*EXERCISE AIM*
In the entries below, every line with the string "中的搜索结果" is to be reported.

*SUPPLIED ENTRIES*
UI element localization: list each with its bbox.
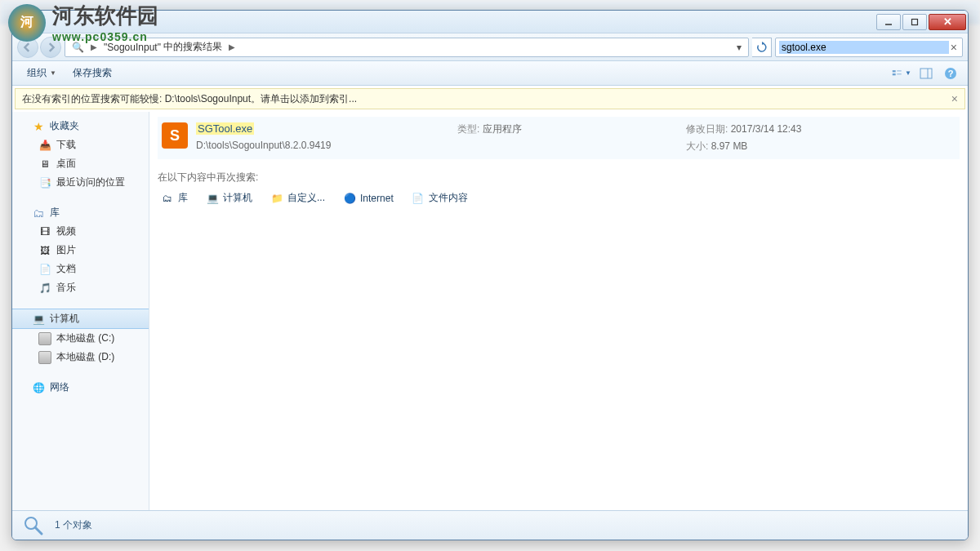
sidebar-network[interactable]: 🌐 网络	[12, 378, 149, 397]
svg-text:?: ?	[948, 69, 954, 78]
search-target-internet[interactable]: 🔵Internet	[340, 189, 397, 207]
svg-rect-1	[912, 19, 918, 24]
document-icon: 📄	[38, 263, 51, 276]
network-icon: 🌐	[32, 381, 45, 394]
date-label: 修改日期:	[686, 123, 728, 135]
search-target-custom[interactable]: 📁自定义...	[267, 189, 328, 207]
computer-icon: 💻	[206, 192, 219, 205]
type-label: 类型:	[457, 123, 479, 135]
search-result-row[interactable]: S SGTool.exe 类型: 应用程序 修改日期: 2017/3/14 12…	[158, 117, 960, 159]
toolbar: 组织▼ 保存搜索 ▼ ?	[12, 61, 968, 86]
internet-icon: 🔵	[343, 192, 356, 205]
close-button[interactable]: ✕	[929, 14, 966, 30]
search-target-computer[interactable]: 💻计算机	[203, 189, 256, 207]
sidebar-computer[interactable]: 💻 计算机	[12, 309, 149, 329]
forward-button[interactable]	[40, 37, 61, 58]
svg-rect-3	[893, 73, 896, 75]
chevron-down-icon: ▼	[905, 69, 911, 77]
organize-menu[interactable]: 组织▼	[19, 63, 65, 83]
star-icon: ★	[32, 120, 45, 133]
info-text: 在没有索引的位置搜索可能较慢: D:\tools\SogouInput。请单击以…	[22, 92, 357, 106]
chevron-down-icon: ▼	[50, 69, 56, 77]
picture-icon: 🖼	[38, 244, 51, 257]
sidebar-item-music[interactable]: 🎵音乐	[12, 278, 149, 297]
explorer-window: ✕ 🔍 ▶ "SogouInput" 中的搜索结果 ▶ ▾ × 组织▼ 保存搜索	[11, 10, 969, 540]
svg-rect-6	[920, 69, 932, 78]
search-icon	[22, 514, 45, 537]
drive-icon	[38, 351, 51, 364]
help-button[interactable]: ?	[940, 64, 961, 82]
search-again-label: 在以下内容中再次搜索:	[158, 171, 960, 184]
search-again-section: 在以下内容中再次搜索: 🗂库 💻计算机 📁自定义... 🔵Internet 📄文…	[158, 171, 960, 207]
sidebar-item-documents[interactable]: 📄文档	[12, 260, 149, 278]
svg-line-11	[35, 527, 42, 534]
drive-icon	[38, 332, 51, 345]
date-value: 2017/3/14 12:43	[731, 123, 802, 135]
app-icon: S	[162, 122, 188, 149]
chevron-right-icon: ▶	[227, 42, 237, 51]
clear-search-icon[interactable]: ×	[949, 41, 959, 54]
back-button[interactable]	[17, 37, 38, 58]
index-info-bar[interactable]: 在没有索引的位置搜索可能较慢: D:\tools\SogouInput。请单击以…	[15, 88, 965, 109]
minimize-button[interactable]	[876, 14, 901, 30]
chevron-right-icon: ▶	[89, 42, 99, 51]
sidebar-item-videos[interactable]: 🎞视频	[12, 222, 149, 241]
file-content-icon: 📄	[412, 192, 425, 205]
sidebar-libraries[interactable]: 🗂 库	[12, 203, 149, 222]
computer-icon: 💻	[32, 313, 45, 326]
breadcrumb-dropdown[interactable]: ▾	[732, 42, 746, 53]
preview-pane-button[interactable]	[915, 64, 937, 82]
file-path: D:\tools\SogouInput\8.2.0.9419	[196, 140, 441, 153]
view-options-button[interactable]: ▼	[891, 64, 912, 82]
sidebar-item-recent[interactable]: 📑最近访问的位置	[12, 173, 149, 192]
titlebar: ✕	[12, 11, 968, 33]
content-pane: S SGTool.exe 类型: 应用程序 修改日期: 2017/3/14 12…	[149, 112, 968, 510]
sidebar: ★ 收藏夹 📥下载 🖥桌面 📑最近访问的位置 🗂 库 🎞视频 🖼图片 📄文档 🎵…	[12, 112, 149, 510]
sidebar-item-pictures[interactable]: 🖼图片	[12, 241, 149, 260]
crumb-folder[interactable]: "SogouInput" 中的搜索结果	[99, 38, 227, 56]
video-icon: 🎞	[38, 225, 51, 238]
svg-rect-2	[893, 70, 896, 72]
sidebar-favorites[interactable]: ★ 收藏夹	[12, 117, 149, 136]
sidebar-item-drive-c[interactable]: 本地磁盘 (C:)	[12, 329, 149, 348]
search-target-filecontent[interactable]: 📄文件内容	[408, 189, 471, 207]
crumb-search-icon[interactable]: 🔍	[67, 38, 89, 56]
close-info-icon[interactable]: ×	[951, 92, 958, 105]
refresh-button[interactable]	[752, 38, 772, 57]
file-name: SGTool.exe	[196, 122, 254, 135]
breadcrumb[interactable]: 🔍 ▶ "SogouInput" 中的搜索结果 ▶ ▾	[65, 38, 749, 57]
sidebar-item-downloads[interactable]: 📥下载	[12, 136, 149, 154]
library-icon: 🗂	[32, 207, 45, 220]
search-input[interactable]	[779, 41, 949, 54]
navbar: 🔍 ▶ "SogouInput" 中的搜索结果 ▶ ▾ ×	[12, 33, 968, 61]
status-bar: 1 个对象	[12, 510, 968, 540]
download-icon: 📥	[38, 139, 51, 152]
desktop-icon: 🖥	[38, 158, 51, 171]
type-value: 应用程序	[483, 123, 522, 135]
size-label: 大小:	[686, 140, 708, 152]
sidebar-item-drive-d[interactable]: 本地磁盘 (D:)	[12, 348, 149, 367]
search-box[interactable]: ×	[775, 38, 963, 57]
size-value: 8.97 MB	[711, 140, 748, 152]
recent-icon: 📑	[38, 176, 51, 189]
maximize-button[interactable]	[902, 14, 927, 30]
music-icon: 🎵	[38, 282, 51, 295]
search-target-libraries[interactable]: 🗂库	[158, 189, 191, 207]
library-icon: 🗂	[161, 192, 174, 205]
status-text: 1 个对象	[55, 518, 92, 532]
sidebar-item-desktop[interactable]: 🖥桌面	[12, 154, 149, 173]
folder-icon: 📁	[270, 192, 283, 205]
save-search-button[interactable]: 保存搜索	[65, 63, 120, 83]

*OUTPUT FOR THIS TASK*
explorer-window: ✕ 🔍 ▶ "SogouInput" 中的搜索结果 ▶ ▾ × 组织▼ 保存搜索	[11, 10, 969, 540]
crumb-folder[interactable]: "SogouInput" 中的搜索结果	[99, 38, 227, 56]
breadcrumb[interactable]: 🔍 ▶ "SogouInput" 中的搜索结果 ▶ ▾	[65, 38, 749, 57]
navbar: 🔍 ▶ "SogouInput" 中的搜索结果 ▶ ▾ ×	[12, 33, 968, 61]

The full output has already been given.